This is both the light which shone forth in the beginning, the primal light which is the source of all life. It is also the light which among other things Moses encountered in the bush in the desert, which led Israel out of the darkness of their Egyptian bondage, which came to reside among his people in the Tabernacle and then in the Temple built by Solomon, which shone from Jesus on the holy mountain of the Transfigur- ation, and which struck down Saul on the road to Damascus. And this is the light which John the seer describes shining from the heavenly Jerusalem – which has no need of sun or moon, for the glory of GOD is its light. And by this light – this ‘marvellous light’ S. Peter calls it – the nations of the world are to be scrutinized and searched out, and by it all things are to be made new.
But how can we bear the weight of that glory? Like Isaiah when he saw the Lord high and lifted up in the Temple in Jerusalem, we would be utterly overwhelmed by it and lost.

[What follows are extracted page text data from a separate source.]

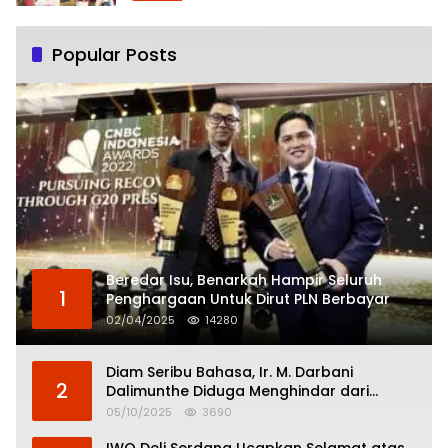
Popular Posts
Beredar Isu, Benarkah Hampir Seluruh
1
Penghargaan Untuk Dirut PLN Berbayar
02/04/2025
14280
Diam Seribu Bahasa, Ir. M. Darbani
2
Dalimunthe Diduga Menghindar dari
Pertanggungjawaban Politik
05/10/2025
3690
IWO Deli Serdang Ucapkan Selamat atas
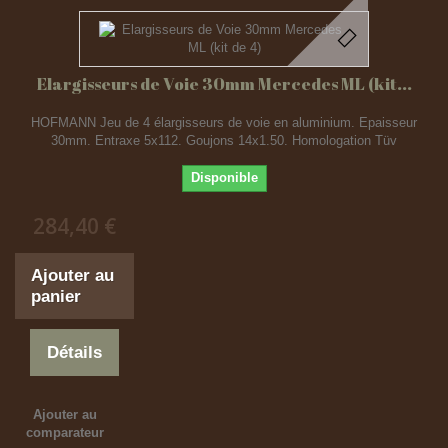
Elargisseurs de Voie 30mm Mercedes ML (kit...
HOFMANN Jeu de 4 élargisseurs de voie en aluminium. Epaisseur
30mm. Entraxe 5x112. Goujons 14x1.50. Homologation Tüv
Disponible
284,40 €
Ajouter au
panier
Détails
Ajouter au
comparateur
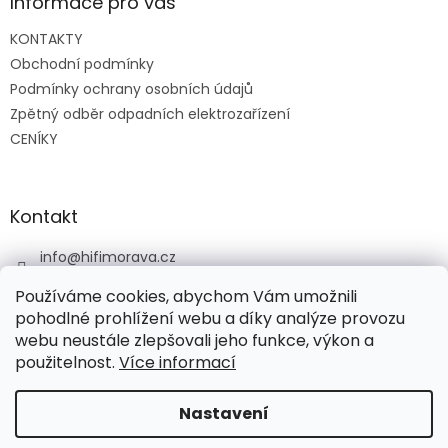
a
Informace pro vás
t
KONTAKTY
í
Obchodní podmínky
Podmínky ochrany osobních údajů
Zpětný odběr odpadních elektrozařízení
CENÍKY
Kontakt
info
@
hifimorava.cz
+420 722 705 125
Používáme cookies, abychom Vám umožnili
+420 774 037 152
pohodlné prohlížení webu a díky analýze provozu
webu neustále zlepšovali jeho funkce, výkon a
HI-FI Morava
použitelnost.
Více informací
Nastavení
Vytvořil Shoptet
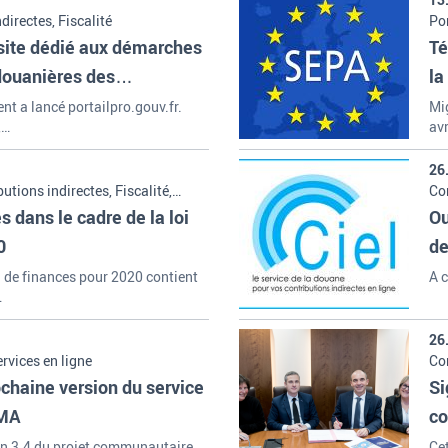
directes, Fiscalité
Po
Con
e site dédié aux démarches
Té
TVA
 douanières des
la
nt a lancé portailpro.gouv.fr.
Mi
,…
avr
26
utions indirectes, Fiscalité,
Con
e la douane, Navigation, Tabacs,
 dans le cadre de la loi
Ou
0
de
 de finances pour 2020 contient
A 
…
26
ervices en ligne
Con
do
ochaine version du service
Si
MMA
co
ion 3.4 du projet communautaire
Cet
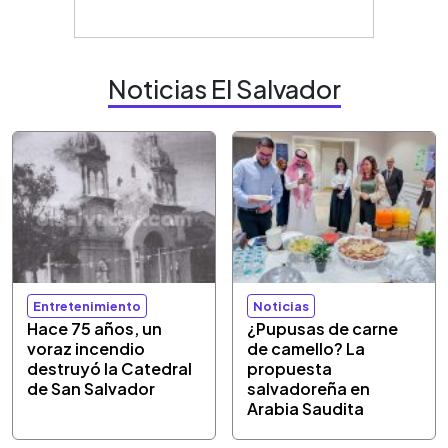
Noticias El Salvador
Entretenimiento
Noticias
Hace 75 años, un
¿Pupusas de carne
voraz incendio
de camello? La
destruyó la Catedral
propuesta
de San Salvador
salvadoreña en
Arabia Saudita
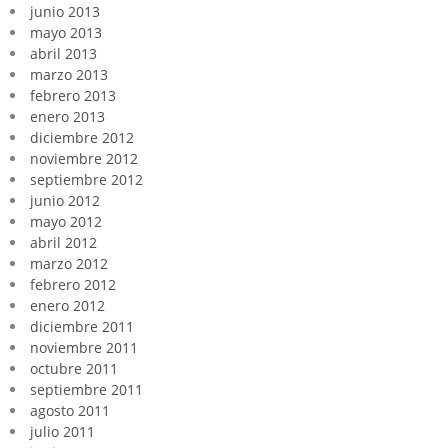
junio 2013
mayo 2013
abril 2013
marzo 2013
febrero 2013
enero 2013
diciembre 2012
noviembre 2012
septiembre 2012
junio 2012
mayo 2012
abril 2012
marzo 2012
febrero 2012
enero 2012
diciembre 2011
noviembre 2011
octubre 2011
septiembre 2011
agosto 2011
julio 2011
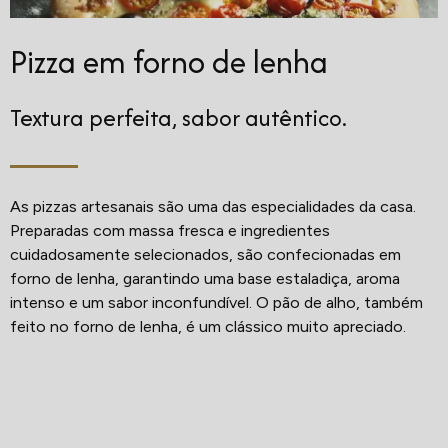
Pizza em forno de lenha
Textura perfeita, sabor autêntico.
As pizzas artesanais são uma das especialidades da casa.
Preparadas com massa fresca e ingredientes
cuidadosamente selecionados, são confecionadas em
forno de lenha, garantindo uma base estaladiça, aroma
intenso e um sabor inconfundível. O pão de alho, também
feito no forno de lenha, é um clássico muito apreciado.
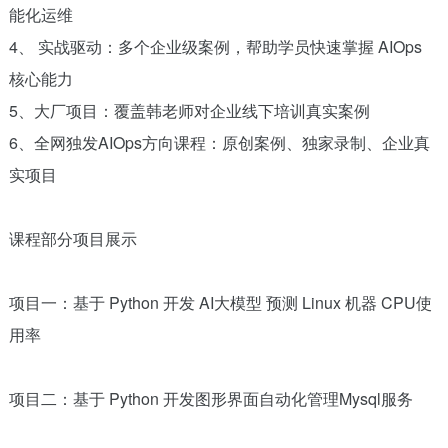
能化运维
4、 实战驱动：多个企业级案例，帮助学员快速掌握 AIOps
核心能力
5、大厂项目：覆盖韩老师对企业线下培训真实案例
6、全网独发AIOps方向课程：原创案例、独家录制、企业真
实项目
课程部分项目展示
项目一：基于 Python 开发 AI大模型 预测 Linux 机器 CPU使
用率
项目二：基于 Python 开发图形界面自动化管理Mysql服务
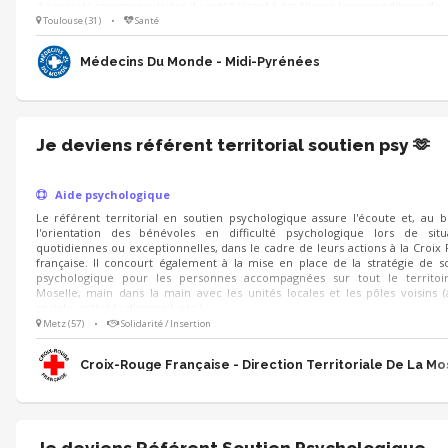
de projets communautaires de santé visant à améliorer leurs conditions de 
Toulouse (31)
•
Santé
Médecins Du Monde - Midi-Pyrénées
Je deviens référent territorial soutien psy 🫶
Aide psychologique
Le référent territorial en soutien psychologique assure l'écoute et, au b
l'orientation des bénévoles en difficulté psychologique lors de situ
quotidiennes ou exceptionnelles, dans le cadre de leurs actions à la Croix
française. Il concourt également à la mise en place de la stratégie de s
psychologique pour les personnes accompagnées sur tout le territoi
Moselle, main dans la main avec les unités locales et les pôles voisins (
sociale, activités d'accueil, etc.).
Metz (57)
•
Solidarité / Insertion
Croix-Rouge Française - Direction Territoriale De La Mo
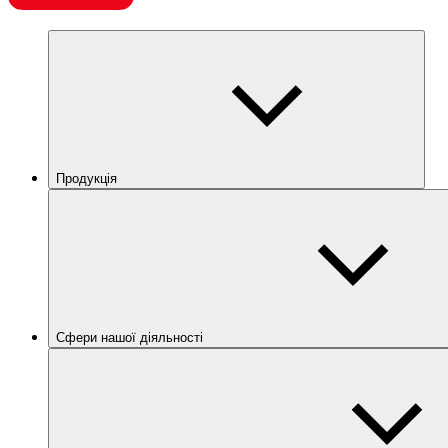
Продукція
Сфери нашої діяльності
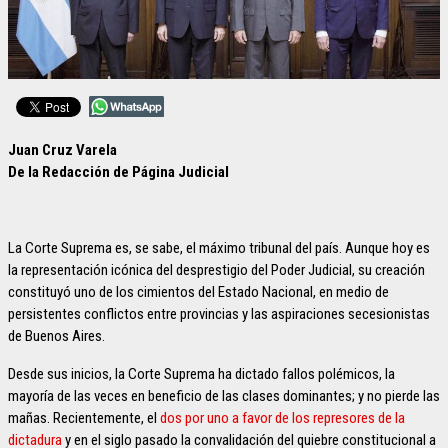
Juan Cruz Varela
De la Redacción de Página Judicial
La Corte Suprema es, se sabe, el máximo tribunal del país. Aunque hoy es
la representación icónica del desprestigio del Poder Judicial, su creación
constituyó uno de los cimientos del Estado Nacional, en medio de
persistentes conflictos entre provincias y las aspiraciones secesionistas
de Buenos Aires.
Desde sus inicios, la Corte Suprema ha dictado fallos polémicos, la
mayoría de las veces en beneficio de las clases dominantes; y no pierde las
mañas. Recientemente, el
dos por uno a favor de los represores de la
dictadura
y en el siglo pasado la convalidación del quiebre constitucional a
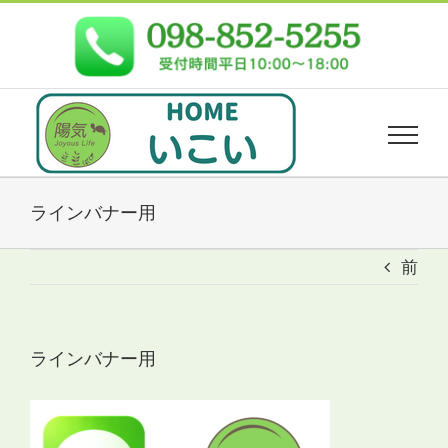
Skip
to
content
ラインバナー用
前
ラインバナー用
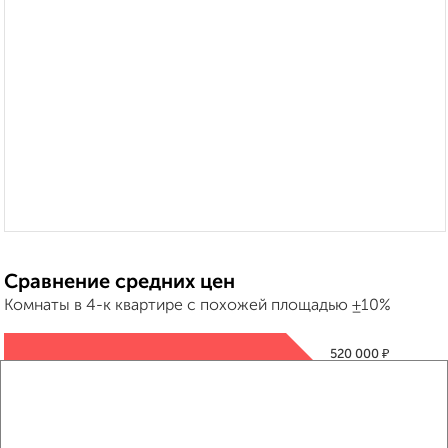
Сравнение средних цен
Комнаты в 4-к квартире с похожей площадью ±10%
₽
520 000
₽
470 000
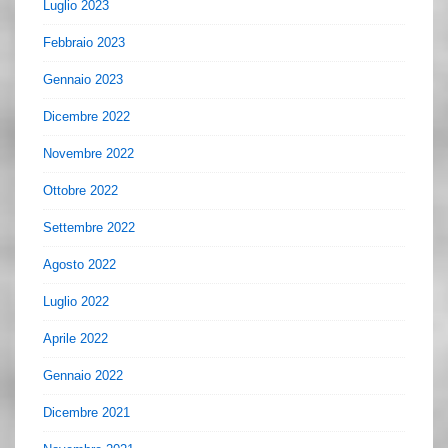
Luglio 2023
Febbraio 2023
Gennaio 2023
Dicembre 2022
Novembre 2022
Ottobre 2022
Settembre 2022
Agosto 2022
Luglio 2022
Aprile 2022
Gennaio 2022
Dicembre 2021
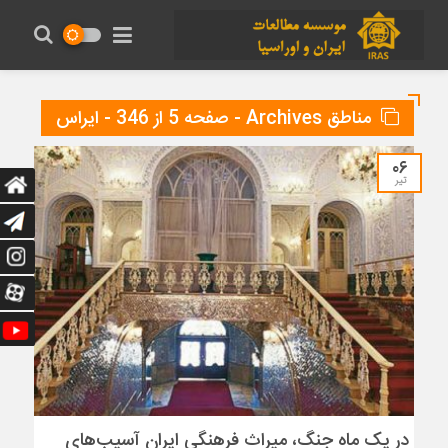
مناطق Archives - صفحه 5 از 346 - ایراس
۰۶
تیر
در یک ماه جنگ، میراث فرهنگی ایران آسیب‌های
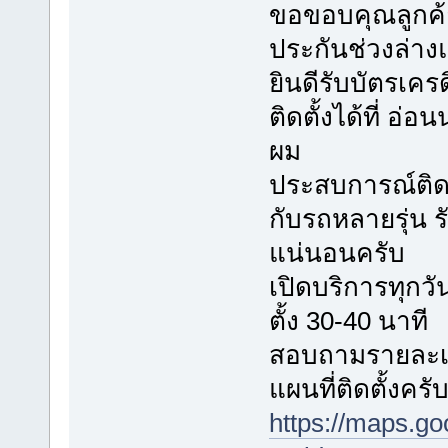
ขอขอบคุณลูกค้า
ประกันช่วงล่า
ยินดีรับบัตรเค
ติดตั้งได้ที่ อ
ผม
ประสบการณ์ติดตั
กับรถหลายรุ่น
แน่นอนครับ
เปิดบริการทุกวัน
ตั้ง 30-40 นาที
สอบถามรายละเอี
แผนที่ติดตั้งครั
https://maps.g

But GOD deals with us mercifully. He shows us his glory, indeed he wills to make us partakers of it, but he does so ‘here a little, there a little’, gleam by gleam, and flash by flash. The Uncreated Light comes to us, shines upon us, but refracted as it were, in the way that created light is refracted into its constituent colours when it passes through a prism.
But once a year, on Trinity Sunday, we are encouraged to screw up our eyes, so to speak, and try to look into that ‘deep but dazzling darkness’ (as Henry Vaughan the 17th century Welsh poet called it) which is GOD himself. For the rest of the year as the Sundays and weeks go by from Advent to Advent, we are shown one after another, some of the various aspects and facets of GOD’s being and activity – his power and resourcefulness as Creator and Lord of history – his mercy and love and his longing for us shown in the life of Jesus of Nazareth – his sanctifying grace and energy in the work of the Holy Spirit and in the lives of the Saints.
And not only in our liturgical observances, but at all times, and in all seasons and places, we are given – if only we will look – glimpses and gleams of the Uncreated Light of the Divine Glory refracted in the loving, wise, noble and understanding actions and attitudes of human beings. In countless and unexpected ways the light of GOD plays around us ‘lovely in limbs and lovely in eyes not his’. For as Hopkins reminds us, we live in a world ‘charged with the grandeur of GOD’.
It is perhaps not without significance that when John the Seer, interned on Patmos, tried to describe what he saw when the door was opened in Heaven, he wrote of seeing One seated on a throne who appeared like jasper and carnelian, and round the throne was a rainbow – a rainbow – refracted light.
A rainbow round the throne. A rainbow speaks of variety – a variety of colour held together in the single entity of the bow. So the rainbow round the throne of GOD is a reminder that among the shadows and half-lights of created existence we can glimpse, ‘here a little, there a little’, something of the glory that is to be revealed to us and in us.
Here we peer through the glass dimly to discern the One who is seated on the throne, the One who is the Source of all light, Uncreated and created, the Source of all Unity and Multiplicity.
And in the darkness of faith, and in all our unknowing, we acknowledge the glory of the eternal Trinity, and in the power of the Divine Majesty we worship the Unity.